Exercise prompt »
Report every line below that holds the word "liquide".

Data for processing »

= Beginning of Section =

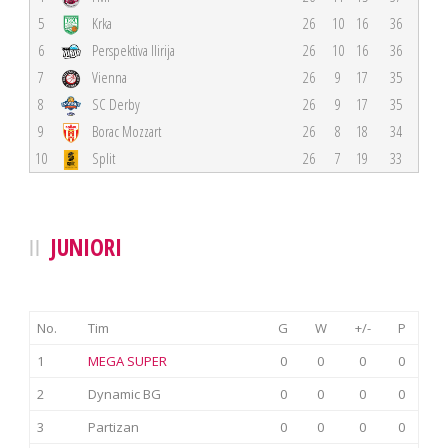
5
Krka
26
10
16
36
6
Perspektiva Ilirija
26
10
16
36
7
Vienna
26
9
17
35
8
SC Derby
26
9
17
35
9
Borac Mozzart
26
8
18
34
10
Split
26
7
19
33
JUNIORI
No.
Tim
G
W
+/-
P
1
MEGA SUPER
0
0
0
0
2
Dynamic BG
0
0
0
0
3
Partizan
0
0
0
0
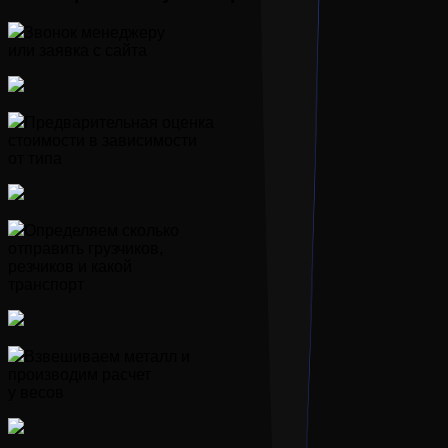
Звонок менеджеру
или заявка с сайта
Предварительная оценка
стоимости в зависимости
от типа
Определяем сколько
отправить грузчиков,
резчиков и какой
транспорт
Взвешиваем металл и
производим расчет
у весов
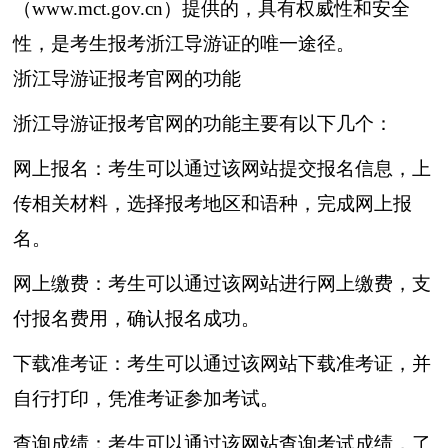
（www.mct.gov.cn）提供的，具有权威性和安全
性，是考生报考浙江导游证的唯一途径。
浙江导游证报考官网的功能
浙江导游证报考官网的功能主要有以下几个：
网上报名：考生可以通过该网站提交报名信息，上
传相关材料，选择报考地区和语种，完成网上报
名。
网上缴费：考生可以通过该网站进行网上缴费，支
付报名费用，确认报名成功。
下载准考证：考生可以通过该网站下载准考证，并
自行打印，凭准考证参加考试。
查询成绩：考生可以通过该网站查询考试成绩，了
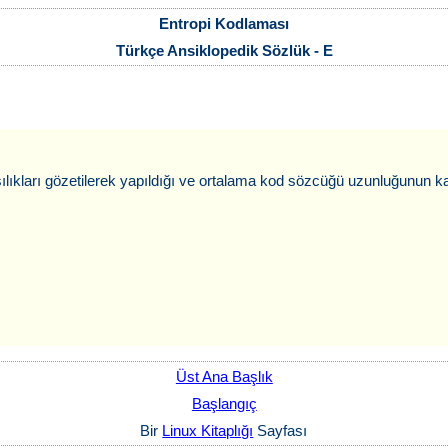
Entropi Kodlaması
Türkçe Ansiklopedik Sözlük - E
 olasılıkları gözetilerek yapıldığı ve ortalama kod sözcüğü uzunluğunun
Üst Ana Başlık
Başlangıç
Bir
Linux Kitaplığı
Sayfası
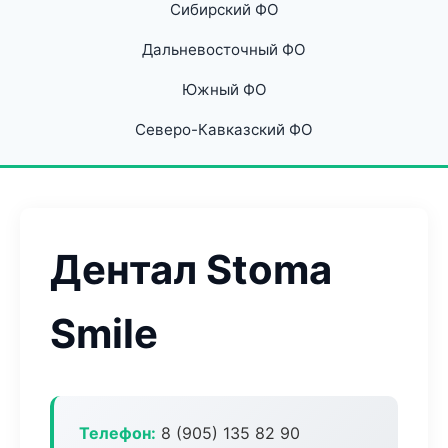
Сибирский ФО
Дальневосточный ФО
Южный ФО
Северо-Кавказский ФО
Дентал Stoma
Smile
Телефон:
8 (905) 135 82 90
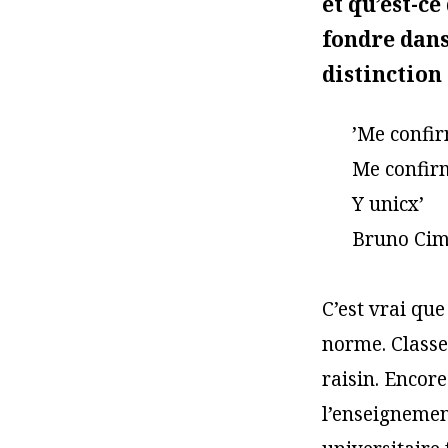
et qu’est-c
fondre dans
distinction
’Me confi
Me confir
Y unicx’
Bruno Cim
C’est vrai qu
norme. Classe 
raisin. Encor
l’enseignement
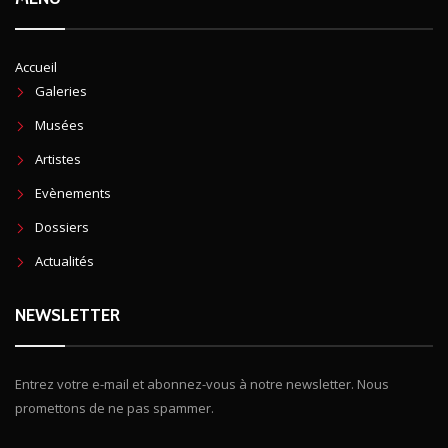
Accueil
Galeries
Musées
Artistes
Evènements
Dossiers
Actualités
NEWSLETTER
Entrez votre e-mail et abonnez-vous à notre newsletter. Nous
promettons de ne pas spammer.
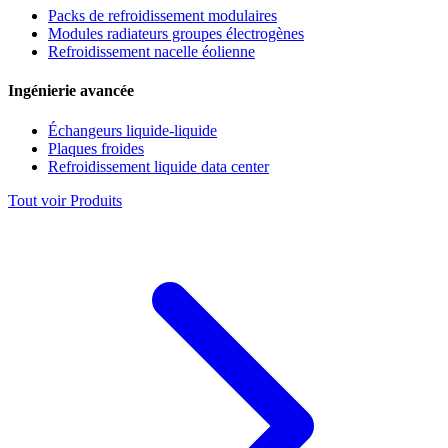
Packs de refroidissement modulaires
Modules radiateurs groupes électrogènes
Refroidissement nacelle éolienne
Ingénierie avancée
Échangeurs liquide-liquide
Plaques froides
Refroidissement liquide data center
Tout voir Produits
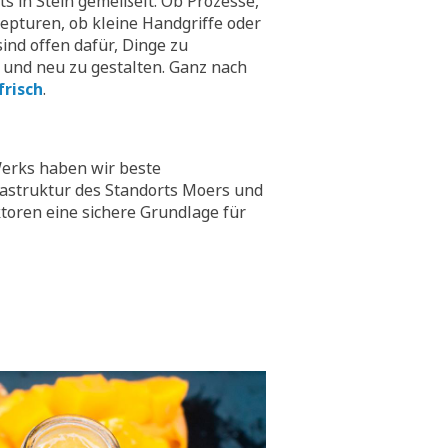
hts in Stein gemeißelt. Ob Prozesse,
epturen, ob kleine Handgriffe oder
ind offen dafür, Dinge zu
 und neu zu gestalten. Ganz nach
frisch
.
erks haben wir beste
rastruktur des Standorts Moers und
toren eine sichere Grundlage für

= End of Section =

Written answer »
Échangeurs liquide-liquide
Refroidissement liquide data center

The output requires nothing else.